#### [WHAT IS BEING ASKED]
The listing below should be reproduced precisely, except for its images.

#### [SUPPLIED RECORDS]
--
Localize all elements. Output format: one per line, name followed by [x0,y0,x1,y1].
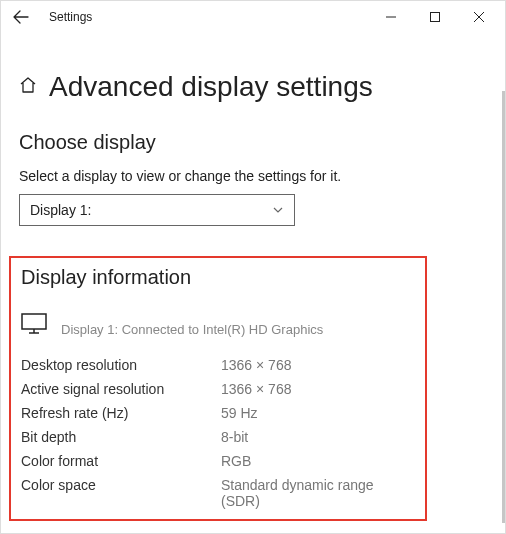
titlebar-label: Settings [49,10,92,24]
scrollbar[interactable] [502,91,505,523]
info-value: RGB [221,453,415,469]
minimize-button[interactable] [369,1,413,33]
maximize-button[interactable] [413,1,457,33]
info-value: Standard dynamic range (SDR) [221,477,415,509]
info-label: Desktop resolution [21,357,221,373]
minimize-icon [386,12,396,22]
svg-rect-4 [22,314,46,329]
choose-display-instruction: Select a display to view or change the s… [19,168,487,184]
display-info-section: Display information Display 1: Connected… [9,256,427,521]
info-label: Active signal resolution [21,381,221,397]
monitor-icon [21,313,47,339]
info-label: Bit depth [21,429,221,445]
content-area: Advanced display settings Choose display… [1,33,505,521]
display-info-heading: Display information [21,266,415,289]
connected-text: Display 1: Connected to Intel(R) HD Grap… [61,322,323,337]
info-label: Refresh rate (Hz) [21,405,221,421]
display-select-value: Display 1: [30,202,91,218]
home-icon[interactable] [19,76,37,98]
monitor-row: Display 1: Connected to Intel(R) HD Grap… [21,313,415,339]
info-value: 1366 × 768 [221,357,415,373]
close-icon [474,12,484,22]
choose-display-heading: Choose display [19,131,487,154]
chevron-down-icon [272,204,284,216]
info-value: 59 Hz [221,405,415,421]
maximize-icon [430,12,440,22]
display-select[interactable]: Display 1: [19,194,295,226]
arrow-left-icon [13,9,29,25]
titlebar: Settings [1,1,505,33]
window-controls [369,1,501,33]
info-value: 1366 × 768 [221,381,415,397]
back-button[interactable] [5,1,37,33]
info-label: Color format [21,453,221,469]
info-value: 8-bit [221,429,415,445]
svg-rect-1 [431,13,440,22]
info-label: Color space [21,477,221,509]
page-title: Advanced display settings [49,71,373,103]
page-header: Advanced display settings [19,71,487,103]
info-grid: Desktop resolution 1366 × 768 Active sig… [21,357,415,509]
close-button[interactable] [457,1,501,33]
--
#### [COMPLETED TASK]
Localize all elements. Output format: one per line, name followed by [x0,y0,x1,y1].
titlebar-label: Settings [49,10,92,24]
scrollbar[interactable] [502,91,505,523]
info-value: RGB [221,453,415,469]
minimize-button[interactable] [369,1,413,33]
maximize-button[interactable] [413,1,457,33]
info-value: Standard dynamic range (SDR) [221,477,415,509]
info-label: Desktop resolution [21,357,221,373]
minimize-icon [386,12,396,22]
svg-rect-4 [22,314,46,329]
choose-display-instruction: Select a display to view or change the s… [19,168,487,184]
display-info-section: Display information Display 1: Connected… [9,256,427,521]
info-label: Active signal resolution [21,381,221,397]
monitor-icon [21,313,47,339]
info-label: Bit depth [21,429,221,445]
content-area: Advanced display settings Choose display… [1,33,505,521]
display-info-heading: Display information [21,266,415,289]
connected-text: Display 1: Connected to Intel(R) HD Grap… [61,322,323,337]
info-label: Refresh rate (Hz) [21,405,221,421]
display-select-value: Display 1: [30,202,91,218]
home-icon[interactable] [19,76,37,98]
monitor-row: Display 1: Connected to Intel(R) HD Grap… [21,313,415,339]
info-value: 1366 × 768 [221,357,415,373]
close-icon [474,12,484,22]
choose-display-heading: Choose display [19,131,487,154]
chevron-down-icon [272,204,284,216]
info-value: 59 Hz [221,405,415,421]
maximize-icon [430,12,440,22]
display-select[interactable]: Display 1: [19,194,295,226]
arrow-left-icon [13,9,29,25]
titlebar: Settings [1,1,505,33]
window-controls [369,1,501,33]
info-value: 1366 × 768 [221,381,415,397]
back-button[interactable] [5,1,37,33]
info-label: Color format [21,453,221,469]
info-value: 8-bit [221,429,415,445]
svg-rect-1 [431,13,440,22]
info-label: Color space [21,477,221,509]
page-title: Advanced display settings [49,71,373,103]
page-header: Advanced display settings [19,71,487,103]
info-grid: Desktop resolution 1366 × 768 Active sig… [21,357,415,509]
close-button[interactable] [457,1,501,33]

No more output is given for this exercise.